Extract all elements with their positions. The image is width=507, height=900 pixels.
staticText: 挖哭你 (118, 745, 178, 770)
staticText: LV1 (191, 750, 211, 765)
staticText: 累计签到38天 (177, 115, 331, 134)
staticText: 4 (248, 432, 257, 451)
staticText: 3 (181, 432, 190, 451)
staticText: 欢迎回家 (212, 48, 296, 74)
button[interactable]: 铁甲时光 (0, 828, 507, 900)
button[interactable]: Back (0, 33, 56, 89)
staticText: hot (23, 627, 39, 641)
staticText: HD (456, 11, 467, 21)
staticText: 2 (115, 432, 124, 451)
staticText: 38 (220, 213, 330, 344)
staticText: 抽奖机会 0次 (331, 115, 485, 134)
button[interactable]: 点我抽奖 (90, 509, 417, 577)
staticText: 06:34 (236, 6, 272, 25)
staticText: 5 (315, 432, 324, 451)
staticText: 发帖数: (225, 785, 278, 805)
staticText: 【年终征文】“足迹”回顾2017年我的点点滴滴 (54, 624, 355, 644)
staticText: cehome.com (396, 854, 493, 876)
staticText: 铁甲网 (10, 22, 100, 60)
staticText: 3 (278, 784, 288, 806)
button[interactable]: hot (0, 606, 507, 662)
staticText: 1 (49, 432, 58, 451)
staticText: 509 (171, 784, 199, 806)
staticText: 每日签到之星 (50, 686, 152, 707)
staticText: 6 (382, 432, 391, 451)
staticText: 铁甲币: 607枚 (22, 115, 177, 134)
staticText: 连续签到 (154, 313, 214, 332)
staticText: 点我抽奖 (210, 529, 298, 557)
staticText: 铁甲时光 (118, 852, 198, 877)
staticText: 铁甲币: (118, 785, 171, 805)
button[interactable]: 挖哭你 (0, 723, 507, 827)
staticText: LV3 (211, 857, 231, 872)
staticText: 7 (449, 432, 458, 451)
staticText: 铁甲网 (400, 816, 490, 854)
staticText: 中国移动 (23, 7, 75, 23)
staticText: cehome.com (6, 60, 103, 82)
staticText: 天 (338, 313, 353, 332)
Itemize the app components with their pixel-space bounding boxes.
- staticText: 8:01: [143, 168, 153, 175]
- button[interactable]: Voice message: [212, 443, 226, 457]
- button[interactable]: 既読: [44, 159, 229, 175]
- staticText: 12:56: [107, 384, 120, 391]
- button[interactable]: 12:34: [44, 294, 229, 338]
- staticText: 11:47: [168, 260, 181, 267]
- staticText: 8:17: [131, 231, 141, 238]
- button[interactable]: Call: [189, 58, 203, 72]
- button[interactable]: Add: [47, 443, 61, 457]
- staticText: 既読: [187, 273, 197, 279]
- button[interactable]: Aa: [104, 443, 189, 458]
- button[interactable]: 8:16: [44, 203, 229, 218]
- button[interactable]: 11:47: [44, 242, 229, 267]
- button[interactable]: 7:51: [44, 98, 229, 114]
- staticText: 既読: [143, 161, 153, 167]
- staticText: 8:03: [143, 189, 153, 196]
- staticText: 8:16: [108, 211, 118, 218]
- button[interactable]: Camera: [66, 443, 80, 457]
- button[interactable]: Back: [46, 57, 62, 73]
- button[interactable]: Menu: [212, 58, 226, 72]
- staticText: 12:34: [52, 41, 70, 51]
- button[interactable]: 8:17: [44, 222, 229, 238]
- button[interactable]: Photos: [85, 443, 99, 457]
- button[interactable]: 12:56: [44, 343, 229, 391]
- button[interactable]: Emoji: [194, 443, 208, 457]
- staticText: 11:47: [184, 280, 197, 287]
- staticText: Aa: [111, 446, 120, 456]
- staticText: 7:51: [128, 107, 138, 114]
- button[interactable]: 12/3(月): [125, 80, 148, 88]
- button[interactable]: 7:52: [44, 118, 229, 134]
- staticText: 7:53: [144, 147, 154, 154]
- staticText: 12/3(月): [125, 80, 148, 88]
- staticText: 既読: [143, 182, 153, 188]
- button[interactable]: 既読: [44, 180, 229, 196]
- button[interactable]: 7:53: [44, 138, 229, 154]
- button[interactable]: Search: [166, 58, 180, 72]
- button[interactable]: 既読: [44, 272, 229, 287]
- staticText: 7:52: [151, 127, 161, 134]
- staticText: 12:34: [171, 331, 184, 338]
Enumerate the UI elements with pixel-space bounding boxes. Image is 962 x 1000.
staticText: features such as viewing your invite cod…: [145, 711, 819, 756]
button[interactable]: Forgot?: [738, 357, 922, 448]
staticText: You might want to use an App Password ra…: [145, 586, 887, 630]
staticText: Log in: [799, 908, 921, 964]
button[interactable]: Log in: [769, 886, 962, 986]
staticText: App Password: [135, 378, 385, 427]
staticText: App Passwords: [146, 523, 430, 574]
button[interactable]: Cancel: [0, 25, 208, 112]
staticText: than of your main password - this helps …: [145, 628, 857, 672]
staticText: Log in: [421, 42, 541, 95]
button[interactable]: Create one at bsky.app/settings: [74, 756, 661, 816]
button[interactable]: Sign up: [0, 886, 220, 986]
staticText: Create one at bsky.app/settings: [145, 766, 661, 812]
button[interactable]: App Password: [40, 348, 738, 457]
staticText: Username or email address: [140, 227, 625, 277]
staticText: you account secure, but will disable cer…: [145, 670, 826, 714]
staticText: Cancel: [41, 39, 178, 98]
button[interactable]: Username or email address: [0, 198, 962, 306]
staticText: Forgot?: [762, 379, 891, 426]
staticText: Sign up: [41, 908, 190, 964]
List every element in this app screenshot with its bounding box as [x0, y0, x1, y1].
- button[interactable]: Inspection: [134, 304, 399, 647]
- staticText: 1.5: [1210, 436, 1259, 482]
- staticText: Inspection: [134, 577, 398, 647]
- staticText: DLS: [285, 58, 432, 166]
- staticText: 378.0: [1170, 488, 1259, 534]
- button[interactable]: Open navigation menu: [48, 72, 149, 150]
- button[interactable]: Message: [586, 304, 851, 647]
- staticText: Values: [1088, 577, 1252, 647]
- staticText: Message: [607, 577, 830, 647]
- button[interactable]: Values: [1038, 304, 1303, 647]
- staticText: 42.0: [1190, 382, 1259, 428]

▶ **TASK ITEM**
Copy each line of the listing that carries the string "address".

▶ **REPLY TO THE TASK**
staticText: Username or email address: [140, 227, 625, 277]
button[interactable]: Username or email address: [0, 198, 962, 306]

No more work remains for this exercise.